# Use Derivatives to Maximize Area

of A Rectangle with Given Perimeter

A problem to maximize (optimization) the area of a rectangle with a constant perimeter is presented. An interactive applet (you need Java in your computer) is used to understand the problem. Then an analytical method, based on the derivatives of a function and some calculus theorems, is developed in order to find an analytical solution to the problem.

## Problem

You decide to construct a rectangle of perimeter \(400 \, \text{mm}\) and maximum area. Find the length and the width of the rectangle.__Solution to the Problem__

We now look at a solution to this problem using derivatives and other calculus concepts. Let \(x\) ( = distance DC) be the width of the rectangle and \(y\) ( = distance DA) its length, then the area \(A\) of the rectangle may be written: \[ A = xy \] The perimeter may be written as \[ P = 400 = 2x + 2y \] Solve equation \(400 = 2x + 2y\) for \(y\) \[ y = 200 - x \] We now substitute \(y = 200 - x\) into the area \(A = xy\) to obtain: \[ A = x(200 - x) \] Area \(A\) is a function of \(x\). As you change the width \(x\) in the applet, the area \(A\) on the right panel changes. Expand the expression for the area \(A\) and write it as a function of \(x\). \[ A(x) = -x^2 + 200x \] We might consider the domain of function \(A(x)\) as being all values of \(x\) in the closed interval \([0 , 200]\) since \(x \geq 0\) and \(y = 200 - x \geq 0\) (if you solve the second inequality, you obtain \(x \leq 0\)). To find the value of \(x\) that gives an area \(A\) maximum, we need to find the first derivative \(\dfrac{dA}{dx}\) (\(A\) is a function of \(x\)). \[ \dfrac{dA}{dx} = -2x + 200 \] If \(A\) has a maximum value, it happens at \(x\) such that \(\dfrac{dA}{dx} = 0\). At the endpoints of the domain we have \(A(0) = 0\) and \(A(200) = 0\). \[ \dfrac{dA}{dx} = -2x + 200 = 0 \] Solve the above equation for \(x\). \[ x = 100 \] \(\dfrac{dA}{dx}\) has one zero at \(x = 100\).
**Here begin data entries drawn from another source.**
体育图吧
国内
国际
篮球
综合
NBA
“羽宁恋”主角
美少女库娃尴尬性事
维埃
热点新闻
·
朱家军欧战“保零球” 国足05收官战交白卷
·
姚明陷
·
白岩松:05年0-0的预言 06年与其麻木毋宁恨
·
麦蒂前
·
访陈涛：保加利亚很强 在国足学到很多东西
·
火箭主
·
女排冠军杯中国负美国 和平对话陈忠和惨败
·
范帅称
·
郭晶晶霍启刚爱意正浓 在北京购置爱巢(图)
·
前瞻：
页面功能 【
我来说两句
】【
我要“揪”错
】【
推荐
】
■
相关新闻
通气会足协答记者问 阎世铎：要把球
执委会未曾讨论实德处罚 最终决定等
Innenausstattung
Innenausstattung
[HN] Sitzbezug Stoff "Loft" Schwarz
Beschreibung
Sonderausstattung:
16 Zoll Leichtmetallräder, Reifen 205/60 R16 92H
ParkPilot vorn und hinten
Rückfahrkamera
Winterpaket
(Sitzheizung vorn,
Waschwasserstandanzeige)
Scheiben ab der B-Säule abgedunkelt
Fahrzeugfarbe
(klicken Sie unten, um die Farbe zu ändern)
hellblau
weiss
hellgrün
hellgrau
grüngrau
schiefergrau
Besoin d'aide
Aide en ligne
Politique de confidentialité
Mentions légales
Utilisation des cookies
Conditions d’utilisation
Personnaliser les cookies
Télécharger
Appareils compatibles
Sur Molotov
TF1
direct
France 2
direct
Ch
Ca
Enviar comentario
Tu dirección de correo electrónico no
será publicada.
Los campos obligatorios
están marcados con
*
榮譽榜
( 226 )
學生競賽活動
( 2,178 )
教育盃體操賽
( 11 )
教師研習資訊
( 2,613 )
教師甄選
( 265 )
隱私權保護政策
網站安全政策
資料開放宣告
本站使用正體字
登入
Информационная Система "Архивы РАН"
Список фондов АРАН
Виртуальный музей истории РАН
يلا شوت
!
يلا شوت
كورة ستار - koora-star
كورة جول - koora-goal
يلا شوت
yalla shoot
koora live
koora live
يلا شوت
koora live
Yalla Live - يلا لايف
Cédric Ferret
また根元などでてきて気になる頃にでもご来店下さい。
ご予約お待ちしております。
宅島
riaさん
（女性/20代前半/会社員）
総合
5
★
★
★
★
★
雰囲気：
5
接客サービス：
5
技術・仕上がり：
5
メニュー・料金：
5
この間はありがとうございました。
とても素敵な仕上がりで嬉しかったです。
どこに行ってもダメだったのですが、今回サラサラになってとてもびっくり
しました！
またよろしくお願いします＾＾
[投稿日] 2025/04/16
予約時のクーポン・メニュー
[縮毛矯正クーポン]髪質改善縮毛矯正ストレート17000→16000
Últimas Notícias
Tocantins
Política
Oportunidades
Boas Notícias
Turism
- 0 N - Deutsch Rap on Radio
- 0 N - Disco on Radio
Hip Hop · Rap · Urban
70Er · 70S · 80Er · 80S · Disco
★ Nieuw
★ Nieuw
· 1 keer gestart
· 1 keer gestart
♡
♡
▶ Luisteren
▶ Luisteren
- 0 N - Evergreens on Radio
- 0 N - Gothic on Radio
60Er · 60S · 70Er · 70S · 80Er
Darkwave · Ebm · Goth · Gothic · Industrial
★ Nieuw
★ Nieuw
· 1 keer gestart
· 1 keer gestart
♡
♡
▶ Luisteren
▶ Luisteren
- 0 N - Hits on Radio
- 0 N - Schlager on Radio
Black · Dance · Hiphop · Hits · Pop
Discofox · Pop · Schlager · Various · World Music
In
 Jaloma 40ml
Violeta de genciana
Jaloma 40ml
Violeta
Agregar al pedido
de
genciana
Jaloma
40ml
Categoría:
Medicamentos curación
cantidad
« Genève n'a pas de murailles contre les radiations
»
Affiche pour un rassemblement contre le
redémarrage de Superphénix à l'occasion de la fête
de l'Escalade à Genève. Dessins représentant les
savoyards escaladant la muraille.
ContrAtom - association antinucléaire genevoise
The second derivative \(\dfrac{d^2A}{dx^2} = -2\) is negative (see calculus theorem on using the first and second derivative to determine extrema of functions). The value of the area \(A\) at \(x = 100\) is equal to \(10000 \, \text{mm}^2\) and it is the largest (maximum). So if you select a rectangle of width \(x = 100 \, \text{mm}\) and length \(y = 200 - x = 200 - 100 = 100 \, \text{mm}\) (it is a square!), you obtain a rectangle with maximum area equal to \(10000 \, \text{mm}^2\).

### Exercises

1 - Solve the same problem as above but with the perimeter equal to \(500 \, \text{mm}\).__Solution to the above exercise__

Width \(x = 125 \, \text{mm}\) and length \(y = 125 \, \text{mm}\).